40 Years of Building Networks, Knowledge, and Skills Through Friendly Competition: The Tennessee Geoconclave
ERIK HAROLDSON (firstname.lastname@example.org) is an assistant professor of geology in the Department of Geosciences at Austin Peay State University in Clarksville, TN. JEANNETTE WOLAK (email@example.com) is an associate professor of geology in the Department of Earth Sciences at Tennessee Tech University in Cookeville, TN. ANGELA VAN BOENING (firstname.lastname@example.org) is a lecturer of geology in the Department of Agriculture, Geosciences and Natural Resources at the University of Tennessee, Martin in Martin, TN. AUDREY PATTAT (email@example.com) is a geology lab instructor in the Department of Agriculture, Geosciences and Natural Resources at the University of Tennessee, Martin in Martin, TN.
Competition can push us all to a higher level. The Tennessee State Parks Geological Conclave (referred to as "Geoconclave" or just "Conclave"), is an intercollegiate geology competition, hosted by various academic institutions located within Tennessee and surrounding states. The formal event features academic and non-academic events, as well as a final Rock Bowl (trivia tournament), with separate champions declared for the Rock Bowl and an overall champion. Each institution fields a team of undergraduate students, with more senior students typically competing in the individual academic events and forming a four-person Rock Bowl squad, while the non-academic events feature a mixture of students from all ranges of the academic spectrum (freshman to super-senior). The events take place in one day; however, the Geoconclave is commonly spread across three days, with teams arriving on Friday, competing on Saturday, and then departing on Sunday. In some years, an informal field trip is offered on Friday by the hosting institution, visiting accessible outcrops in the region.
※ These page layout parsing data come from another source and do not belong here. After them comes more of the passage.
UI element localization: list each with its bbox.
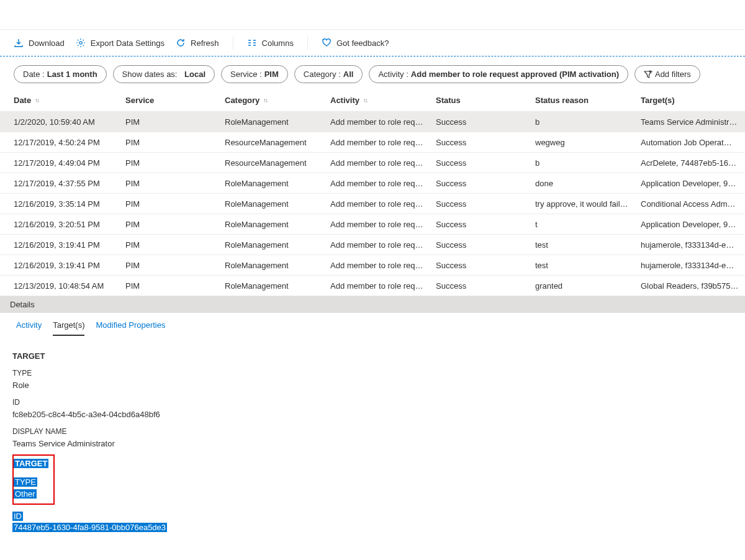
filter-service-label: Service : xyxy=(230,70,262,79)
cell-service: PIM xyxy=(125,158,225,168)
download-label: Download xyxy=(29,38,65,48)
filter-activity[interactable]: Activity : Add member to role request ap… xyxy=(369,65,628,83)
table-header: Date ↑↓ Service Category ↑↓ Activity ↑↓ … xyxy=(0,89,745,112)
cell-service: PIM xyxy=(125,117,225,127)
table-row[interactable]: 12/16/2019, 3:35:14 PMPIMRoleManagementA… xyxy=(0,194,745,214)
gear-icon xyxy=(76,38,86,48)
cell-date: 12/17/2019, 4:49:04 PM xyxy=(14,158,125,168)
table-row[interactable]: 12/13/2019, 10:48:54 AMPIMRoleManagement… xyxy=(0,276,745,296)
col-service-label: Service xyxy=(125,96,154,105)
cell-category: RoleManagement xyxy=(225,179,330,188)
target2-id-label: ID xyxy=(12,511,733,522)
cell-activity: Add member to role req… xyxy=(330,240,436,250)
cell-targets: Global Readers, f39b575… xyxy=(641,281,745,291)
cell-date: 1/2/2020, 10:59:40 AM xyxy=(14,117,125,127)
cell-category: RoleManagement xyxy=(225,220,330,229)
cell-status: Success xyxy=(436,117,535,127)
table-row[interactable]: 12/16/2019, 3:19:41 PMPIMRoleManagementA… xyxy=(0,255,745,276)
filter-category[interactable]: Category : All xyxy=(294,65,363,83)
cell-reason: done xyxy=(535,179,641,188)
target1-id-label: ID xyxy=(12,397,733,408)
export-button[interactable]: Export Data Settings xyxy=(76,38,165,48)
details-tabs: Activity Target(s) Modified Properties xyxy=(0,313,745,336)
cell-activity: Add member to role req… xyxy=(330,179,436,188)
export-label: Export Data Settings xyxy=(91,38,165,48)
download-icon xyxy=(14,38,24,48)
col-reason[interactable]: Status reason xyxy=(535,96,641,105)
filter-date-label: Date : xyxy=(23,70,45,79)
cell-status: Success xyxy=(436,158,535,168)
target1-heading: TARGET xyxy=(12,351,733,362)
filter-showdates[interactable]: Show dates as: Local xyxy=(113,65,215,83)
details-body: TARGET TYPE Role ID fc8eb205-c8c4-4b5c-a… xyxy=(0,336,745,541)
col-reason-label: Status reason xyxy=(535,96,589,105)
filter-category-value: All xyxy=(343,70,354,79)
columns-button[interactable]: Columns xyxy=(247,38,294,48)
audit-table: Date ↑↓ Service Category ↑↓ Activity ↑↓ … xyxy=(0,89,745,296)
col-service[interactable]: Service xyxy=(125,96,225,105)
cell-date: 12/17/2019, 4:50:24 PM xyxy=(14,138,125,147)
col-activity[interactable]: Activity ↑↓ xyxy=(330,96,436,105)
col-date[interactable]: Date ↑↓ xyxy=(14,96,125,105)
target2-id-value-text: 74487eb5-1630-4fa8-9581-0bb076ea5de3 xyxy=(12,523,167,532)
cell-activity: Add member to role req… xyxy=(330,138,436,147)
highlight-redbox: TARGET TYPE Other xyxy=(12,454,55,505)
cell-category: RoleManagement xyxy=(225,261,330,270)
cell-status: Success xyxy=(436,281,535,291)
cell-targets: AcrDelete, 74487eb5-16… xyxy=(641,158,745,168)
cell-date: 12/13/2019, 10:48:54 AM xyxy=(14,281,125,291)
cell-reason: test xyxy=(535,261,641,270)
cell-date: 12/17/2019, 4:37:55 PM xyxy=(14,179,125,188)
filter-date-value: Last 1 month xyxy=(47,70,97,79)
feedback-button[interactable]: Got feedback? xyxy=(322,38,389,48)
add-filters-button[interactable]: Add filters xyxy=(634,65,700,83)
cell-category: ResourceManagement xyxy=(225,158,330,168)
col-targets[interactable]: Target(s) xyxy=(641,96,745,105)
cell-activity: Add member to role req… xyxy=(330,117,436,127)
tab-activity[interactable]: Activity xyxy=(16,318,42,336)
filter-showdates-label: Show dates as: xyxy=(122,70,178,79)
cell-activity: Add member to role req… xyxy=(330,220,436,229)
download-button[interactable]: Download xyxy=(14,38,65,48)
cell-category: ResourceManagement xyxy=(225,138,330,147)
sort-icon: ↑↓ xyxy=(363,97,367,104)
filter-date[interactable]: Date : Last 1 month xyxy=(14,65,107,83)
target1-type-label: TYPE xyxy=(12,368,733,379)
feedback-label: Got feedback? xyxy=(336,38,389,48)
cell-service: PIM xyxy=(125,281,225,291)
cell-date: 12/16/2019, 3:19:41 PM xyxy=(14,261,125,270)
cell-targets: hujamerole, f333134d-e… xyxy=(641,261,745,270)
col-category[interactable]: Category ↑↓ xyxy=(225,96,330,105)
tab-targets[interactable]: Target(s) xyxy=(53,318,84,336)
filter-showdates-value: Local xyxy=(184,70,205,79)
heart-icon xyxy=(322,38,332,48)
table-row[interactable]: 12/17/2019, 4:50:24 PMPIMResourceManagem… xyxy=(0,132,745,153)
target2-id-value: 74487eb5-1630-4fa8-9581-0bb076ea5de3 xyxy=(12,522,733,533)
table-row[interactable]: 12/17/2019, 4:37:55 PMPIMRoleManagementA… xyxy=(0,173,745,194)
refresh-button[interactable]: Refresh xyxy=(176,38,219,48)
cell-date: 12/16/2019, 3:35:14 PM xyxy=(14,199,125,209)
table-row[interactable]: 12/16/2019, 3:20:51 PMPIMRoleManagementA… xyxy=(0,214,745,235)
target2-type-label: TYPE xyxy=(14,477,48,488)
table-row[interactable]: 12/16/2019, 3:19:41 PMPIMRoleManagementA… xyxy=(0,235,745,255)
cell-activity: Add member to role req… xyxy=(330,261,436,270)
filters-bar: Date : Last 1 month Show dates as: Local… xyxy=(0,56,745,89)
target1-dn-value: Teams Service Administrator xyxy=(12,438,733,449)
cell-date: 12/16/2019, 3:20:51 PM xyxy=(14,220,125,229)
table-row[interactable]: 12/17/2019, 4:49:04 PMPIMResourceManagem… xyxy=(0,153,745,173)
col-status[interactable]: Status xyxy=(436,96,535,105)
filter-service-value: PIM xyxy=(264,70,279,79)
table-row[interactable]: 1/2/2020, 10:59:40 AMPIMRoleManagementAd… xyxy=(0,112,745,132)
cell-status: Success xyxy=(436,199,535,209)
filter-activity-value: Add member to role request approved (PIM… xyxy=(411,70,619,79)
columns-icon xyxy=(247,38,257,48)
tab-modified[interactable]: Modified Properties xyxy=(96,318,165,336)
target2-heading: TARGET xyxy=(14,458,48,469)
filter-service[interactable]: Service : PIM xyxy=(221,65,288,83)
command-bar: Download Export Data Settings Refresh Co… xyxy=(0,30,745,56)
filter-category-label: Category : xyxy=(304,70,341,79)
cell-targets: Application Developer, 9… xyxy=(641,220,745,229)
cell-activity: Add member to role req… xyxy=(330,158,436,168)
add-filters-label: Add filters xyxy=(655,70,691,79)
cell-targets: hujamerole, f333134d-e… xyxy=(641,240,745,250)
Throughout the event students are encouraged to build team skills by working with their department peers, and to grow their academic and professional networks and build camaraderie amongst their fellow geoscientists from other institutions. Further networking is afforded by a visit from local and regional professional society representatives. Geoconclave has proven a great place for recruitment of potential graduate students as well as a place for academics to meet and build collaborative relationships.
Four Decades of Learning, Networking
Geoconclave has been hosted annually for 40 years and was founded by Middle Tennessee State University, Tennessee Technological University, the University of Tennessee at Martin, and the University of Tennessee at Knoxville. The schools take turns hosting (organizing) the annual event logistics, while a group of four or five individuals from multiple institutions act as officers of the event. Over the years a number of other regional institutions have taken part in the event, at times taking a turn as host. Some of the institutions include: Appalachian State University, Austin Peay State University, Murray State University, Missouri State University, Southern Illinois University, and the University of Tennessee at Chattanooga. When first founded, the event included a Friday afternoon field trip followed by camping and competition at Fall Creek Falls State Park in central Tennessee. In addition to academic events, non-academic events in the early years encouraged teamwork and outdoor sportsmanship. For example, students participated in stone-skipping competitions, a canoe tug-of-war, and geode golf on a customized geode golf course.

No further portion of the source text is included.